Après la dissolution, si la France tentait l’expérience d’un gouvernement technique, elle pourrait s’inspirer de plusieurs pays européens. La Belgique était donc gouvernée par un gouvernement provisoire pendant la crise du Covid-19. L’Italie a eu quatre gouvernements techniques depuis la Seconde Guerre mondiale, le plus récent étant celui du gouvernement de l’économiste Mario Draghide février 2021 à octobre 2022. « Ces gouvernements experts sont dirigés par une personnalité qui n’est ni élue ni membre d’un parti politique. C’est la même chose pour au moins certains ministres”explique à franceinfo Nicoletta Perlo, maître de conférences en droit public à l’université Toulouse Capitole.

Le spécialiste note que ces gouvernements sont nés « en raison de crises qui n’ont pas pu être résolues par le gouvernement précédent » et sont pensés « comme des gouvernements provisoires pour résoudre un problème ». Ainsi, le gouvernement de Mario Draghi « est né suite à une crise politique et économique liée au Covid-19 »elle explique et a eu « le soutien d’une très large coalition de partis politiques ».

« Ce contexte de crise légitime ces gouvernements, dont le Premier ministre est nommé par le président, même s’ils ne disposent pas de légitimité démocratique. »
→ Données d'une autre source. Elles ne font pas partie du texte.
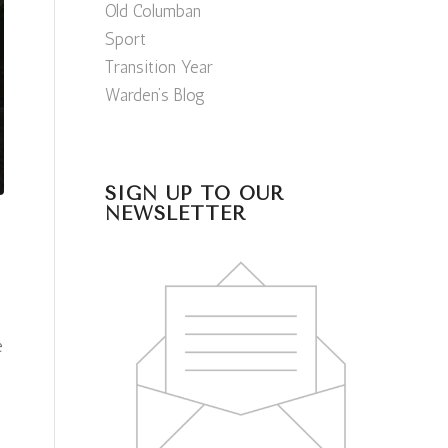
Old Columban
Sport
Transition Year
Warden’s Blog
SIGN UP TO OUR
NEWSLETTER
e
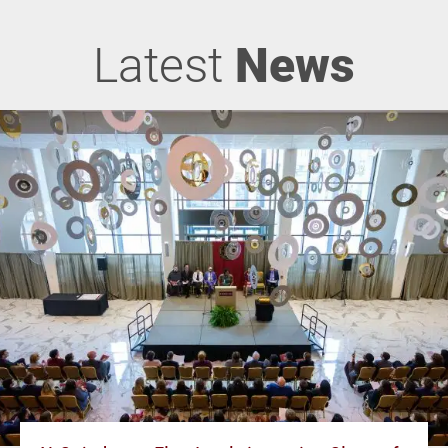
Latest
News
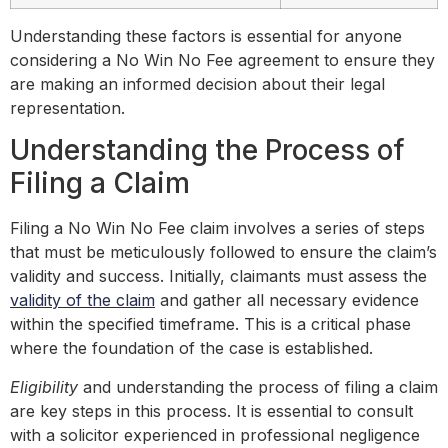
Understanding these factors is essential for anyone
considering a No Win No Fee agreement to ensure they
are making an informed decision about their legal
representation.
Understanding the Process of
Filing a Claim
Filing a No Win No Fee claim involves a series of steps
that must be meticulously followed to ensure the claim’s
validity and success. Initially, claimants must assess the
validity of the claim
and gather all necessary evidence
within the specified timeframe. This is a critical phase
where the foundation of the case is established.
Eligibility
and understanding the process of filing a claim
are key steps in this process. It is essential to consult
with a solicitor experienced in professional negligence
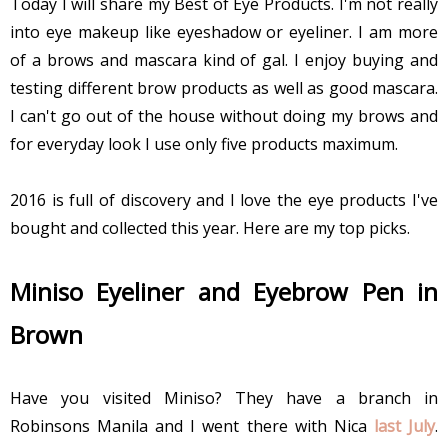
Today I will share my Best of Eye Products. I'm not really
into eye makeup like eyeshadow or eyeliner. I
am
more
of a brows and mascara kind of gal. I enjoy buying and
testing different brow products as well as good mascara.
I can't go out of the house without doing my brows and
for everyday look I use only five products maximum.
2016 is full of discovery and I love the eye products I've
bought and collected this year. Here are my top picks.
Miniso Eyeliner and Eyebrow Pen in
Brown
Have you visited Miniso? They have a branch in
Robinsons Manila and I went there with Nica
last July
.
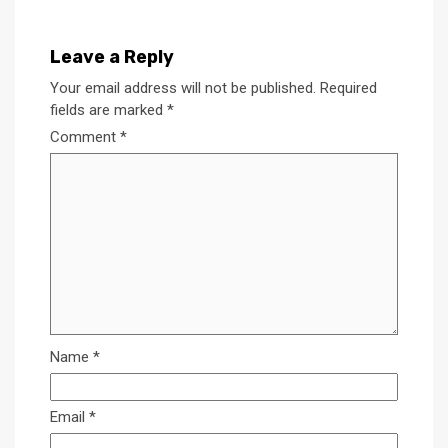
Leave a Reply
Your email address will not be published.
Required
fields are marked
*
Comment
*
Name
*
Email
*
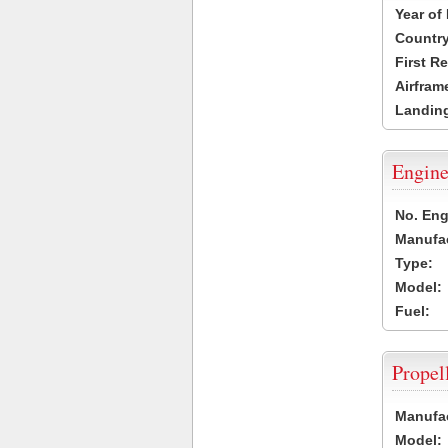
Year of
Country
First R
Airfram
Landing
Engine
No. Eng
Manufac
Type:
Model:
Fuel:
Propel
Manufac
Model:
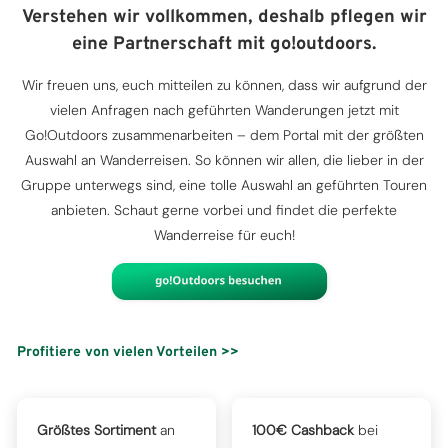
Verstehen wir vollkommen, deshalb pflegen wir
eine Partnerschaft mit go!outdoors.
Wir freuen uns, euch mitteilen zu können, dass wir aufgrund der
vielen Anfragen nach geführten Wanderungen jetzt mit
Go!Outdoors zusammenarbeiten – dem Portal mit der größten
Auswahl an Wanderreisen. So können wir allen, die lieber in der
Gruppe unterwegs sind, eine tolle Auswahl an geführten Touren
anbieten. Schaut gerne vorbei und findet die perfekte
Wanderreise für euch!
Profitiere von vielen Vorteilen >>
Größtes Sortiment
an
100€ Cashback
bei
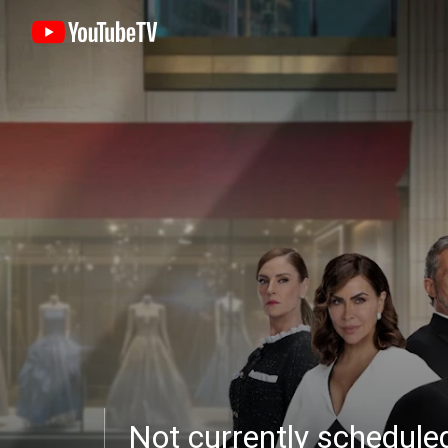
Not currently schedul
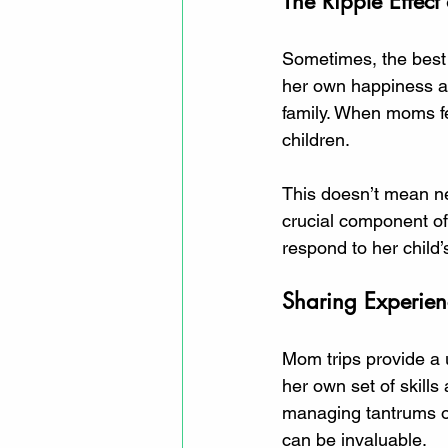
The Ripple Effect 
Sometimes, the best t
her own happiness and
family. When moms fe
children. 
This doesn’t mean negl
crucial component of
respond to her child
Sharing Experie
Mom trips provide a
her own set of skills
managing tantrums or
can be invaluable. 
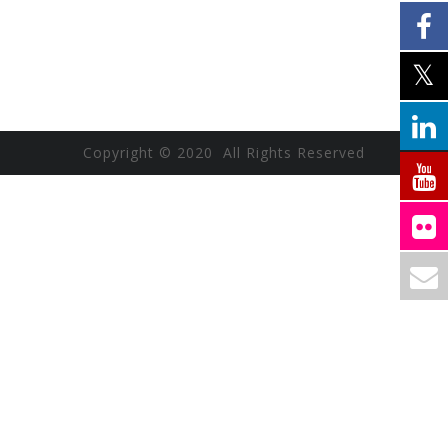
Copyright © 2020 All Rights Reserved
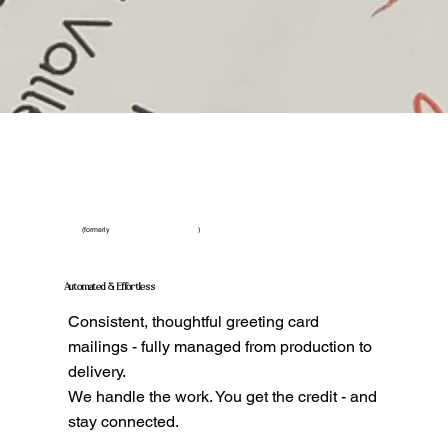
(formerly )
Automated & Effortless
Consistent, thoughtful greeting card
mailings - fully managed from production to
delivery.
We handle the work. You get the credit - and
stay connected.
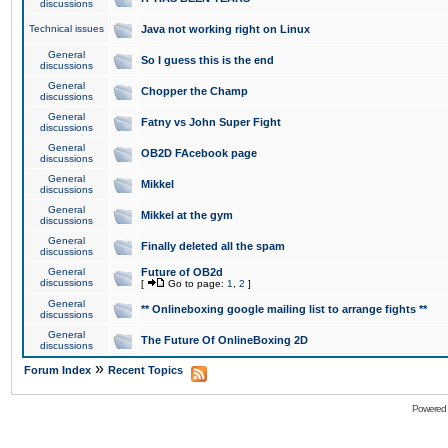
discussions
Technical issues
Java not working right on Linux
General
So I guess this is the end
discussions
General
Chopper the Champ
discussions
General
Fatny vs John Super Fight
discussions
General
OB2D FAcebook page
discussions
General
Mikkel
discussions
General
Mikkel at the gym
discussions
General
Finally deleted all the spam
discussions
General
Future of OB2d
discussions
[
Go to page:
1
,
2
]
General
** Onlineboxing google mailing list to arrange fights **
discussions
General
The Future Of OnlineBoxing 2D
discussions
»
Forum Index
Recent Topics
Powered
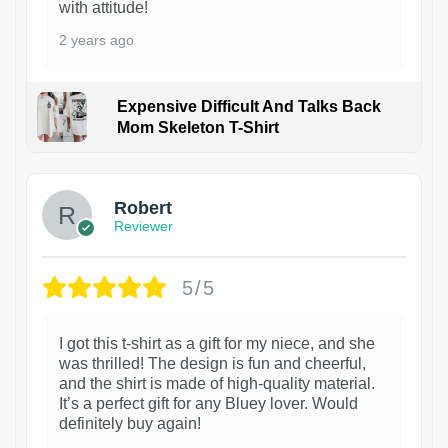
with attitude!
2 years ago
Expensive Difficult And Talks Back
Mom Skeleton T-Shirt
1
Robert
Reviewer
5/5
I got this t-shirt as a gift for my niece, and she
was thrilled! The design is fun and cheerful,
and the shirt is made of high-quality material.
It’s a perfect gift for any Bluey lover. Would
definitely buy again!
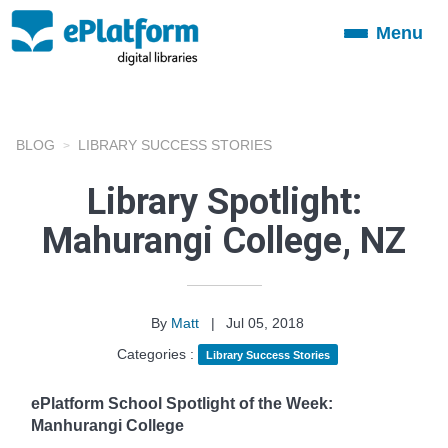
Menu
Toggle
navigation
BLOG
LIBRARY SUCCESS STORIES
Library Spotlight:
Mahurangi College, NZ
By
Matt
|
Jul 05, 2018
Categories :
Library Success Stories
ePlatform School Spotlight of the Week:
Manhurangi College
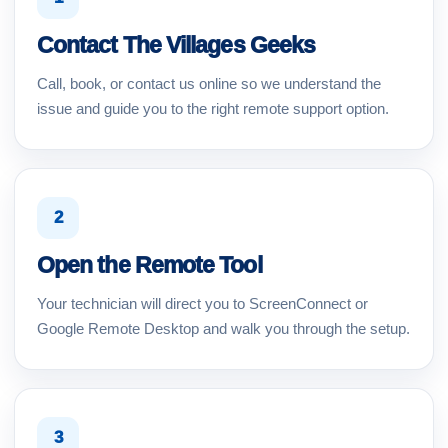
Contact The Villages Geeks
Call, book, or contact us online so we understand the
issue and guide you to the right remote support option.
2
Open the Remote Tool
Your technician will direct you to ScreenConnect or
Google Remote Desktop and walk you through the setup.
3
Nicoletta Perlo, maître de conférences en droit public

sur franceinfo

Loin de se limiter à la gestion des affaires courantes, les gouvernements italiens composés d’experts, « bien accueilli dans un premier temps par la population »sont « politique » Et « a adopté les réformes les plus importantes de ces dernières années » estime Nicoletta Perlo. Mario Draghi a ainsi finalisé un plan de relance économique durant son mandat. Mais « Les gouvernements d’experts n’aident pas les partis à sortir de leurs crises », ajoute le spécialiste. La concorde ne dure qu’un temps et ces gouvernements d’union ont tendance à « Les partis antisystème accèdent au pouvoir aux prochaines élections »souligne Nicoletta Perlo.
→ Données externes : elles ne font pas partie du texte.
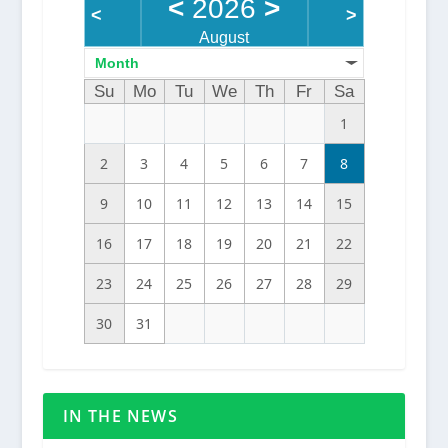
<
2026
>
<
>
August
Month
Su
Mo
Tu
We
Th
Fr
Sa
1
2
3
4
5
6
7
8
9
10
11
12
13
14
15
16
17
18
19
20
21
22
23
24
25
26
27
28
29
30
31
IN THE NEWS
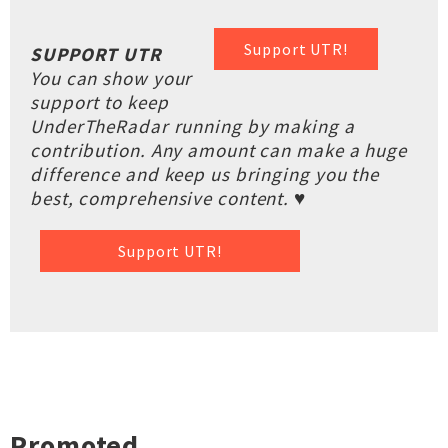
Support UTR!
SUPPORT UTR
You can show your
support to keep
UnderTheRadar running by making a
contribution. Any amount can make a huge
difference and keep us bringing you the
best, comprehensive content. ♥
Support UTR!
Promoted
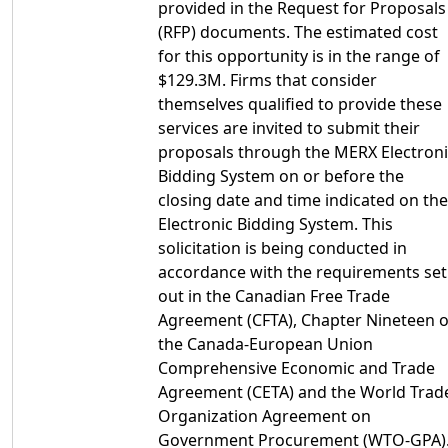
provided in the Request for Proposals
(RFP) documents. The estimated cost
for this opportunity is in the range of
$129.3M. Firms that consider
themselves qualified to provide these
services are invited to submit their
proposals through the MERX Electroni
Bidding System on or before the
closing date and time indicated on the
Electronic Bidding System. This
solicitation is being conducted in
accordance with the requirements set
out in the Canadian Free Trade
Agreement (CFTA), Chapter Nineteen o
the Canada-European Union
Comprehensive Economic and Trade
Agreement (CETA) and the World Trad
Organization Agreement on
Government Procurement (WTO-GPA)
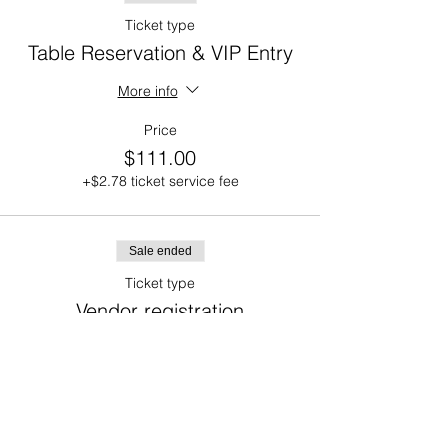
Ticket type
Table Reservation & VIP Entry
More info
Price
$111.00
+$2.78 ticket service fee
Sale ended
Ticket type
Vendor registration
More info
Price
$75.00
+$1.88 ticket service fee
Le parti des Frères d’Italie de l’actuel Premier ministre Giorgia Meloni « ne faisait pas partie de la coalition qui soutenait Mario Draghi »explique le spécialiste. « Comme elle ne gouvernait pas, elle pouvait librement critiquer le gouvernement et dire qu’elle ferait mieux », souligne Nicoletta Perlo. En septembre 2022, l’homme politique d’extrême droite a remporté les élections législatives avec plus de 25% des voixcontre 4,35% en 2018.

Un tel scénario pourrait-il se produire en France ? Nicoletta Perlo doute de la formation d’un gouvernement technique sur le modèle italien : « Nous sommes confrontés à une crise qui est politique, et non économique ou autre. Cela risque d’être compliqué, si le président décide de nommer une personne qui n’est pas issue d’un parti en compétition lors des élections. » « Cela amènerait à réfléchir sur la capacité des institutions à répondre à cette construction de la vie politique, à trois blocs », prolonge Jean Garrigues. La crise politique pourrait alors se transformer en crise de régime et renforcer l’instabilité d’un pays déjà secoué par la dissolution.

Ray Richard

Head of technical department in some websites, I have been in the field of electronic journalism for 12 years and I am interested in travel, trips and discovering the world of technology.